Totalement canadien

17. Actualité archives 2007



Le premier ministre Stephen Harper doit être plus que préoccupé par le fait que les Américains viennent dicter qui a le droit ou non de travailler dans les entreprises canadiennes. Il doit redoubler d'ardeur pour bien faire comprendre aux États-Unis qu'il n'y a pas deux catégories de citoyens au Canada.
En quelques jours, trois cas révèlent que la Charte canadienne des droits et libertés est enfreinte par des règles américaines, dont l'International Traffic in Arms Regulation (ITAR). Ce règlement dresse la liste de 26 pays dont les ressortissants n'ont pas le droit d'être impliqués dans la conception d'armes militaires stratégiques.
Résultat ? Des entreprises canadiennes, qui ont obtenu des contrats avec les États-Unis, doivent mettre des employés à l'écart s'ils veulent continuer de faire des affaires avec le puissant voisin.
Vingt-quatre employés de Bell Helicopter, à Mirabel, subissent l'effet de l'ITAR parce qu'ils ont une double nationalité. Certains ont beau être citoyens canadiens depuis 20 ans et être de compétents et doués employés, ils sont exclus parce qu'ils sont d'une origine suspecte aux yeux des Américains.
General Dynamics, une multinationale qui a acheté l'an dernier SNC Technologies au Québec, exige pour sa part que les camionneurs chargés de transporter leurs produits soient de nationalité américaine. Rien de moins.
Notre imposant voisin s'immisce aussi dans notre réseau bancaire. Radio-Canada rapportait lundi que la Banque Royale refuse aux citoyens de six pays ( Cuba, Corée du Nord, Iran, Irak, Soudan et Myanmar ) de détenir un compte en dollars américains dans leurs institutions, suivant ainsi une règle états-unienne. Conséquence ? Certains citoyens canadiens peuvent posséder un compte en dollars américains dans des banques canadiennes, et d'autres non, parce qu'ils sont jugés douteux par les Américains. C'est carrément du profilage ethnique fait au nom de la sécurité.

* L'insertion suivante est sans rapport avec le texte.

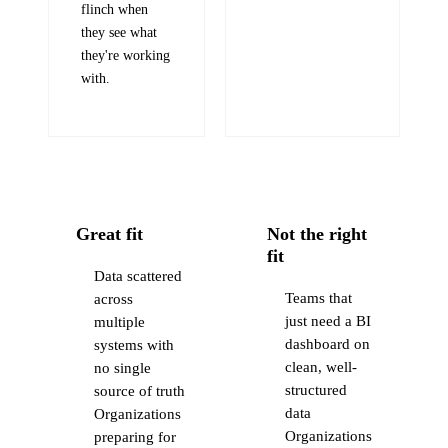
flinch when
they see what
they're working
with.
Great fit
Not the right
fit
Data scattered
Teams that
across
just need a BI
multiple
dashboard on
systems with
clean, well-
no single
structured
source of truth
data
Organizations
Organizations
preparing for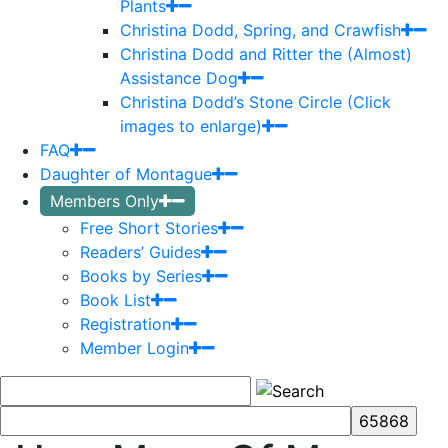
Plants
Christina Dodd, Spring, and Crawfish
Christina Dodd and Ritter the (Almost)
Assistance Dog
Christina Dodd’s Stone Circle (Click
images to enlarge)
FAQ
Daughter of Montague
Members Only
Free Short Stories
Readers’ Guides
Books by Series
Book List
Registration
Member Login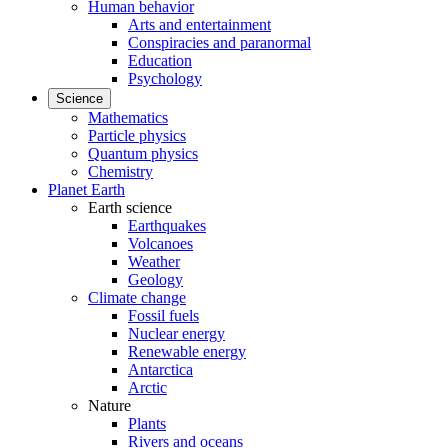
Human behavior
Arts and entertainment
Conspiracies and paranormal
Education
Psychology
Science
Mathematics
Particle physics
Quantum physics
Chemistry
Planet Earth
Earth science
Earthquakes
Volcanoes
Weather
Geology
Climate change
Fossil fuels
Nuclear energy
Renewable energy
Antarctica
Arctic
Nature
Plants
Rivers and oceans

Le Canada ne peut accepter ainsi de voir bafouer sa Charte des droits et libertés. Si nous estimons ici que tous les citoyens sont égaux, nous ne pouvons accepter que le voisin, soit-il un important partenaire économique, écarte ce principe sur notre territoire, selon ses caprices et ses préjugés. Les États-Unis n'ont pas à intervenir dans les politiques d'embauche ou les pratiques commerciales du Canada en présumant que tel citoyen a un potentiel de terroriste ou de voleur de secrets industriels plus élevé qu'un autre.

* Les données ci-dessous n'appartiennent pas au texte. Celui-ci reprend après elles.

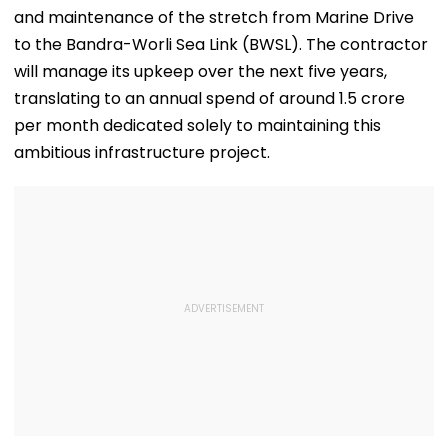
and maintenance of the stretch from Marine Drive
to the Bandra-Worli Sea Link (BWSL). The contractor
will manage its upkeep over the next five years,
translating to an annual spend of around 1.5 crore
per month dedicated solely to maintaining this
ambitious infrastructure project.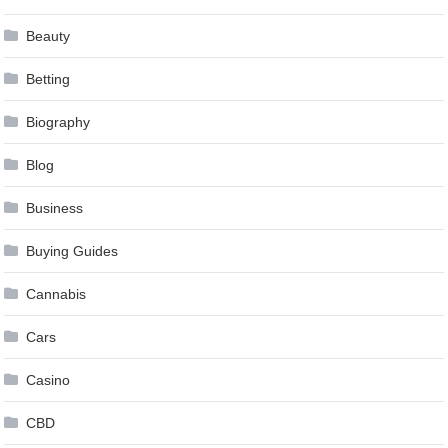
Beauty
Betting
Biography
Blog
Business
Buying Guides
Cannabis
Cars
Casino
CBD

Il faut éviter de fermer les yeux sur la mainmise américaine, de crainte de nuire aux relations d'affaires entre les deux pays. À long terme, notre résignation pourrait nous jouer de mauvais tours.
Le Canada compte en effet sur l'immigration pour compenser le vieillissement de sa population et son faible taux de natalité, et pour combler ses pénuries de main-d'oeuvre spécialisée. Il ne sera plus une terre d'accueil attrayante si les immigrants de certains pays savent qu'ils seront considérés ici comme des citoyens de seconde zone. Ils s'installeront ailleurs.
L'exclusion et la ghettoïsation de certains immigrants risquent aussi de nuire à l'harmonie du pays. Le Canada a toujours valorisé la diversité ethnique et culturelle. Il a toujours veillé à ce que tous, Canadiens de souche ou d'adoption, puissent exercer leurs libertés et leurs droits dans le respect de nos valeurs fondamentales.
Jusqu'à maintenant cette approche a bien servi le Canada. Il n'y a pas ici de clivage. Les jeunes immigrants savent qu'ils ont un avenir au Canada. L'intégration et la cohabitation des uns et des autres sont réussies. Elles ne doivent pas être menacées par une intervention abusive de la part des États-Unis.